To compare the results of this study with those of the earlier works, we consider differences of the spatiotemporal resolution. As for the LAI, we used the annual maximum LAI for cross-comparisons. The spatial resolution of 30 km was identical for the observed LAI used in the DA experiment and the estimated LAI from the DA experiment, but the temporal resolution of the observation was different (i.e. 4 days). Both observed and estimated LAI reached the maximum value and did not greatly change in mid-summer. If the observation was successfully assimilated, the amplitude of LAI for the DA should have been close to that of the observed amplitude.
As for GPP, the spatial resolution for GPP of FLUXCOM was 0.5°, and the temporal resolution was a year. We first averaged the FLUXCOM data from 2003 to 2013 and multiplied it by 365 to calculate the annual total. Next, FLUXCOM data were interpolated bilinearly to the center of each study site. The interpolated GPP of FLUXCOM were compared to the annual total GPP estimated in this study.
The aboveground biomass of Liu et al. (2015), 0.25°annual mean data, was averaged from 2003 to 2012. Next, it was spatially interpolated by the same procedure used for interpolating FLUXCOM parameters, and cross-compared with the annual mean aboveground biomass estimated in this study.

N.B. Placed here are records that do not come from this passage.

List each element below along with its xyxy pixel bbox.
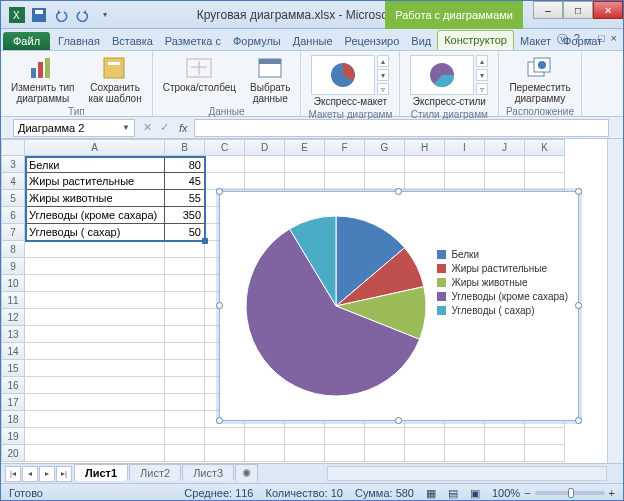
row-header[interactable]: 7 [1,224,25,241]
cell[interactable]: Углеводы (кроме сахара) [25,207,165,224]
move-chart-button[interactable]: Переместить диаграмму [505,53,574,106]
cell[interactable] [445,173,485,190]
save-as-template-button[interactable]: Сохранить как шаблон [84,53,145,106]
cell[interactable] [205,156,245,173]
name-box-dropdown-icon[interactable]: ▼ [122,123,130,132]
express-layout-button[interactable]: ▴▾▿ Экспресс-макет [307,53,393,109]
col-header-D[interactable]: D [245,139,285,156]
row-header[interactable]: 12 [1,309,25,326]
view-page-layout-icon[interactable]: ▤ [448,487,458,500]
cell[interactable] [525,428,565,445]
resize-handle-se[interactable] [575,417,582,424]
zoom-control[interactable]: 100% − + [492,487,615,499]
cell[interactable]: 350 [165,207,205,224]
cell[interactable]: Жиры растительные [25,173,165,190]
view-normal-icon[interactable]: ▦ [426,487,436,500]
ribbon-minimize-icon[interactable]: ⓥ [557,32,568,47]
sheet-tab-2[interactable]: Лист2 [129,464,181,481]
cell[interactable] [325,428,365,445]
doc-restore-icon[interactable]: □ [598,32,605,47]
save-icon[interactable] [29,5,49,25]
cell[interactable] [405,428,445,445]
legend-item[interactable]: Жиры животные [437,277,568,288]
tab-chart-layout[interactable]: Макет [514,32,557,50]
sheet-tab-1[interactable]: Лист1 [74,464,128,481]
cell[interactable] [525,156,565,173]
cell[interactable] [165,275,205,292]
cell[interactable] [485,428,525,445]
cell[interactable] [365,156,405,173]
close-button[interactable]: ✕ [593,1,623,19]
cell[interactable] [165,394,205,411]
cell[interactable] [165,309,205,326]
col-header-E[interactable]: E [285,139,325,156]
qat-dropdown-icon[interactable]: ▾ [95,5,115,25]
gallery-down-icon[interactable]: ▾ [377,69,389,81]
col-header-K[interactable]: K [525,139,565,156]
cell[interactable] [405,156,445,173]
formula-bar[interactable] [194,119,609,137]
vertical-scrollbar[interactable] [607,139,623,463]
tab-data[interactable]: Данные [287,32,339,50]
cell[interactable] [245,156,285,173]
cell[interactable] [445,445,485,462]
row-header[interactable]: 8 [1,241,25,258]
cell[interactable] [25,360,165,377]
change-chart-type-button[interactable]: Изменить тип диаграммы [7,53,78,106]
tab-view[interactable]: Вид [405,32,437,50]
cell[interactable] [245,173,285,190]
cell[interactable] [405,445,445,462]
cell[interactable] [525,445,565,462]
cell[interactable]: 45 [165,173,205,190]
cell[interactable] [165,326,205,343]
help-icon[interactable]: ? [574,32,580,47]
legend-item[interactable]: Углеводы ( сахар) [437,305,568,316]
legend-item[interactable]: Жиры растительные [437,263,568,274]
row-header[interactable]: 14 [1,343,25,360]
view-page-break-icon[interactable]: ▣ [470,487,480,500]
undo-icon[interactable] [51,5,71,25]
cell[interactable] [405,173,445,190]
cell[interactable] [445,428,485,445]
cell[interactable] [165,428,205,445]
resize-handle-s[interactable] [395,417,402,424]
resize-handle-w[interactable] [216,302,223,309]
resize-handle-ne[interactable] [575,188,582,195]
cell[interactable] [325,173,365,190]
row-header[interactable]: 13 [1,326,25,343]
col-header-J[interactable]: J [485,139,525,156]
row-header[interactable]: 17 [1,394,25,411]
row-header[interactable]: 16 [1,377,25,394]
resize-handle-e[interactable] [575,302,582,309]
express-styles-button[interactable]: ▴▾▿ Экспресс-стили [406,53,492,109]
cell[interactable] [25,343,165,360]
cell[interactable] [25,292,165,309]
cell[interactable] [25,377,165,394]
col-header-G[interactable]: G [365,139,405,156]
col-header-C[interactable]: C [205,139,245,156]
doc-close-icon[interactable]: × [611,32,617,47]
tab-page-layout[interactable]: Разметка с [159,32,227,50]
cell[interactable] [205,445,245,462]
sheet-tab-3[interactable]: Лист3 [182,464,234,481]
styles-down-icon[interactable]: ▾ [476,69,488,81]
row-header[interactable]: 4 [1,173,25,190]
tab-review[interactable]: Рецензиро [339,32,406,50]
chart-object[interactable]: БелкиЖиры растительныеЖиры животныеУглев… [219,191,579,421]
cell[interactable] [165,360,205,377]
cell[interactable] [25,241,165,258]
row-header[interactable]: 18 [1,411,25,428]
resize-handle-n[interactable] [395,188,402,195]
cell[interactable] [165,241,205,258]
gallery-more-icon[interactable]: ▿ [377,83,389,95]
cell[interactable] [25,428,165,445]
sheet-nav-prev-icon[interactable]: ◂ [22,466,38,482]
row-header[interactable]: 10 [1,275,25,292]
cell[interactable] [165,343,205,360]
name-box[interactable]: Диаграмма 2 ▼ [13,119,135,137]
enter-formula-icon[interactable]: ✓ [156,121,173,134]
gallery-up-icon[interactable]: ▴ [377,55,389,67]
cell[interactable] [245,428,285,445]
cell[interactable] [25,394,165,411]
tab-chart-design[interactable]: Конструктор [437,30,514,50]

The spatial resolution for tree LAI of Kobayashi et al. (2010) was 1/112 of a degree, and the temporal resolution was 10 days. Kobayashi et al. (2010) had a higher spatial resolution than the one in this study. We first calculated the average LAI from 2003 to 2013 for each grid/DOY combination, and subsequently calculated the annual maximum for each grid. Finally, we calculated the median of the maximum at each study site (i.e., within a 30-km radius) for comparison with the annual maximum tree LAI that we estimated.
The results for the lower latitudes south of 60°N were not stable: this will be discussed as “limitations of this study” in the discussion section. We therefore used results for latitudes higher than 60°N to construct a scatter plot of the relationships between estimates in this study and those of previous reports. We used Pearson's correlation coefficient (Cor) to examine relationships in the data collected for the same area.